Tragedy. Defined by
Wesbter’s as “An event causing great suffering, destruction, and
distress“. Now put the word family in
front of it and you get “An event causing persons living together in a
household, familiar with each other in deep ways, to experience great
suffering, destruction, and distress“.
Tragedies have occurred in families since the first family to set foot
on this earth. Adam and Eve’s first
born, Cain, took the life of his younger brother, Abel.

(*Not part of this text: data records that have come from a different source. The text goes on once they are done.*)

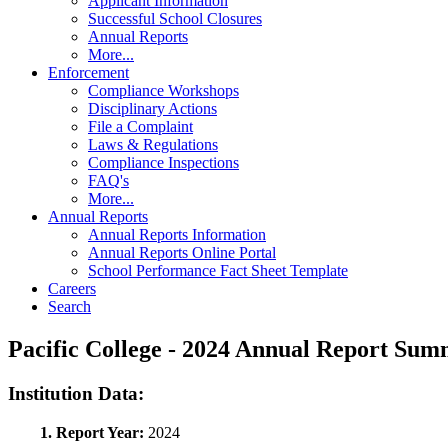
Applicant Information
Successful School Closures
Annual Reports
More...
Enforcement
Compliance Workshops
Disciplinary Actions
File a Complaint
Laws & Regulations
Compliance Inspections
FAQ's
More...
Annual Reports
Annual Reports Information
Annual Reports Online Portal
School Performance Fact Sheet Template
Careers
Search
Pacific College - 2024 Annual Report Su
Institution Data:
1. Report Year:
2024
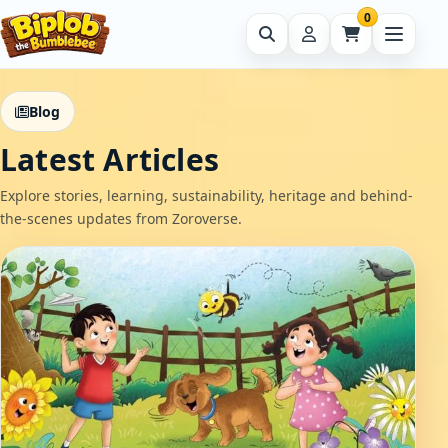
0
Blog
Latest Articles
Explore stories, learning, sustainability, heritage and behind-
the-scenes updates from Zoroverse.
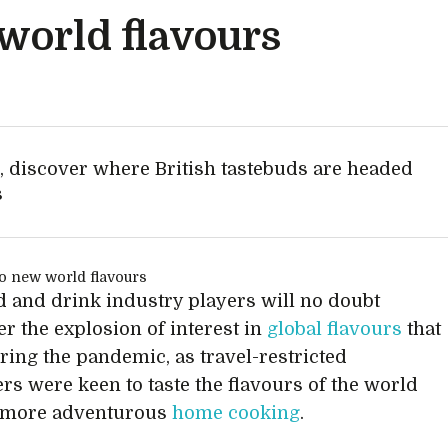
world flavours
s, discover where British tastebuds are headed
s
d and drink industry players will no doubt
 the explosion of interest in
global flavours
that
ring the pandemic, as travel-restricted
s were keen to taste the flavours of the world
 more adventurous
home cooking
.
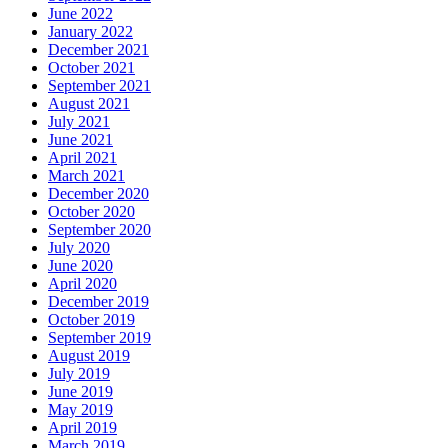
June 2022
January 2022
December 2021
October 2021
September 2021
August 2021
July 2021
June 2021
April 2021
March 2021
December 2020
October 2020
September 2020
July 2020
June 2020
April 2020
December 2019
October 2019
September 2019
August 2019
July 2019
June 2019
May 2019
April 2019
March 2019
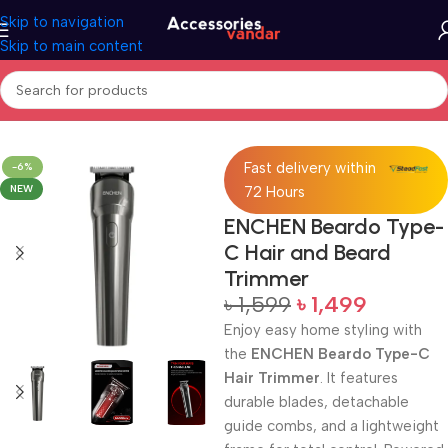
Skip to navigation
Skip to main content
Home
Trimmer
Fast delivery within
-6%
NEW
72 Hours
ENCHEN Beardo Type-
C Hair and Beard
Trimmer
৳
1,599
৳
1,499
Enjoy easy home styling with
the
ENCHEN Beardo Type-C
Hair Trimmer
. It features
durable blades, detachable
guide combs, and a lightweight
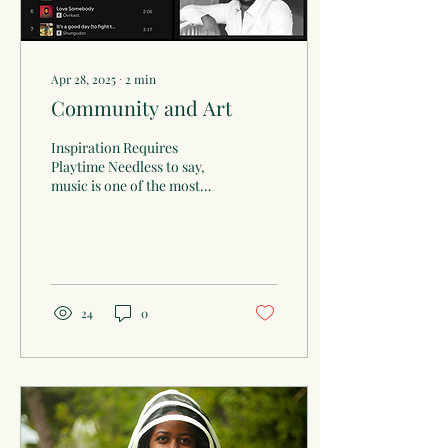
Apr 28, 2025
∙
2
min
Community and Art
Inspiration Requires
Playtime Needless to say,
music is one of the most
significant facets of life and
forms of art. I’d venture to
say...
24
0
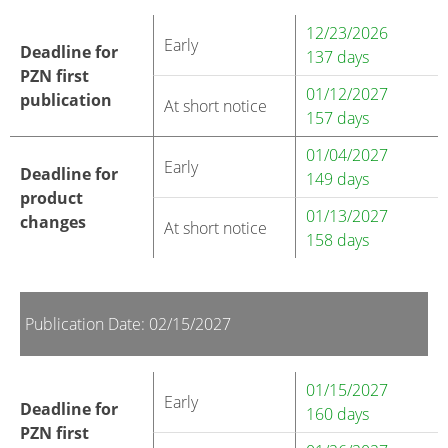
12/23/2026
Early
Deadline for
137 days
PZN first
01/12/2027
publication
At short notice
157 days
01/04/2027
Early
Deadline for
149 days
product
01/13/2027
changes
At short notice
158 days
Publication Date: 02/15/2027
01/15/2027
Early
Deadline for
160 days
PZN first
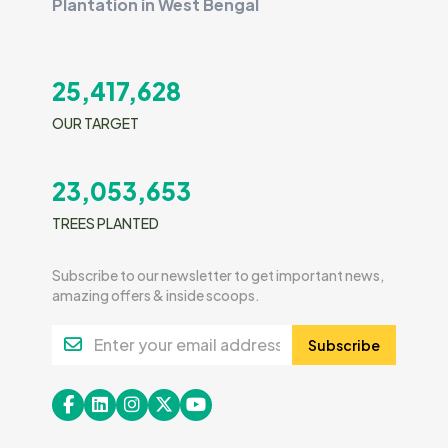
Plantation in West Bengal
25,417,628
OUR TARGET
23,053,653
TREES PLANTED
Subscribe to our newsletter to get important news,
amazing offers & inside scoops.
Subscribe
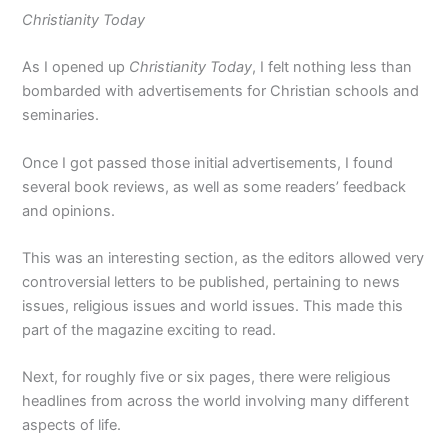
Christianity Today
As I opened up
Christianity Today
, I felt nothing less than
bombarded with advertisements for Christian schools and
seminaries.
Once I got passed those initial advertisements, I found
several book reviews, as well as some readers’ feedback
and opinions.
This was an interesting section, as the editors allowed very
controversial letters to be published, pertaining to news
issues, religious issues and world issues. This made this
part of the magazine exciting to read.
Next, for roughly five or six pages, there were religious
headlines from across the world involving many different
aspects of life.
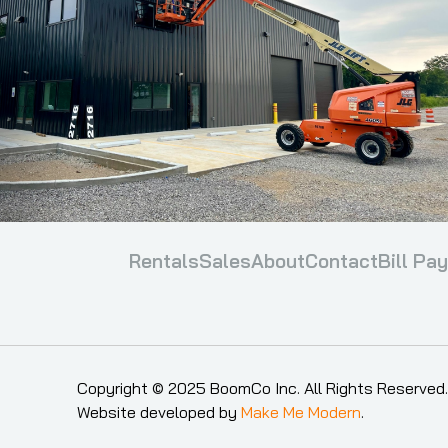
Rentals
Sales
About
Contact
Bill Pay
Copyright ©
2025
BoomCo Inc. All Rights Reserved.
Website developed by
Make Me Modern
.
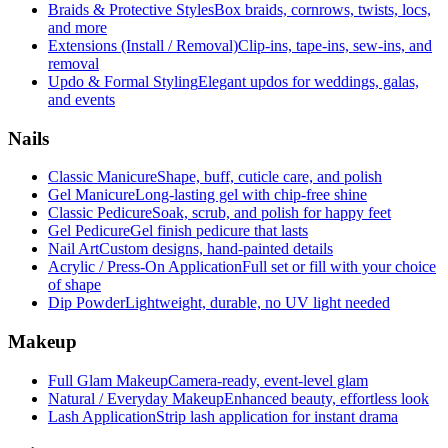
Braids & Protective Styles
Box braids, cornrows, twists, locs,
and more
Extensions (Install / Removal)
Clip-ins, tape-ins, sew-ins, and
removal
Updo & Formal Styling
Elegant updos for weddings, galas,
and events
Nails
Classic Manicure
Shape, buff, cuticle care, and polish
Gel Manicure
Long-lasting gel with chip-free shine
Classic Pedicure
Soak, scrub, and polish for happy feet
Gel Pedicure
Gel finish pedicure that lasts
Nail Art
Custom designs, hand-painted details
Acrylic / Press-On Application
Full set or fill with your choice
of shape
Dip Powder
Lightweight, durable, no UV light needed
Makeup
Full Glam Makeup
Camera-ready, event-level glam
Natural / Everyday Makeup
Enhanced beauty, effortless look
Lash Application
Strip lash application for instant drama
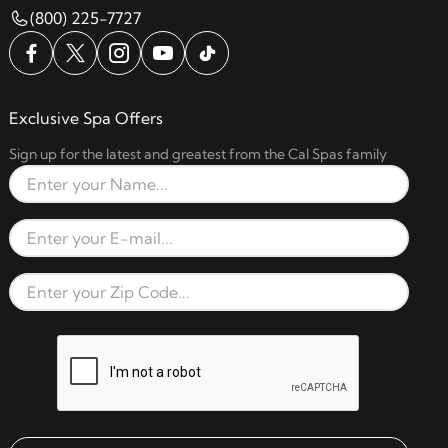
(800) 225-7727
Exclusive Spa Offers
Sign up for the latest and greatest from the Cal Spas family
Full Name
Email Address
Zip Code
reCAPTCHA verification respon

Since that time, family after family has walked this
treacherous road we call tragedy and wrote a new page in their family story
that will never be torn out. Tragedy is
like that. It is so deeply embedded in who
we are by what we have gone through, that it is never forgotten. The event that defines all other events in my
life is the day my grandfather fell in a well on our family farm and
drown. Another young man drown trying to
save him and a third has suffered mental complications ever since. Three families were defined that day. And since that day, all other events in my
life are arranged around that one single family tragedy. My first period started “the week of the
auction, after grandpa died.”
Nearly thirty years later, another family tragedy hit. This time it was my own father. He had struggled with a horrendous cancer
that took his tongue, jaw bone, throat, cheek bone, and eventually began to eat
away at his brain stem. It was
excruciating to live with. The last time
I saw him, his one eye had sunken lower on his face, where his cheek bone used
to rest. Bones are in place for a
reason. They keep order and protect
things around and behind them. It was just
a couple weeks later that his caregiver found him in the upper loft of his
barn. He had shot himself. The pain was more than he could bear. The suicide was more than I could bear. I hadn’t known my father for very long. My mother and he divorced when I was just two
and he spent several years of his life running from state to state before living
in prison for several more. One tragedy
after another was beginning to pile up in his life… and ours.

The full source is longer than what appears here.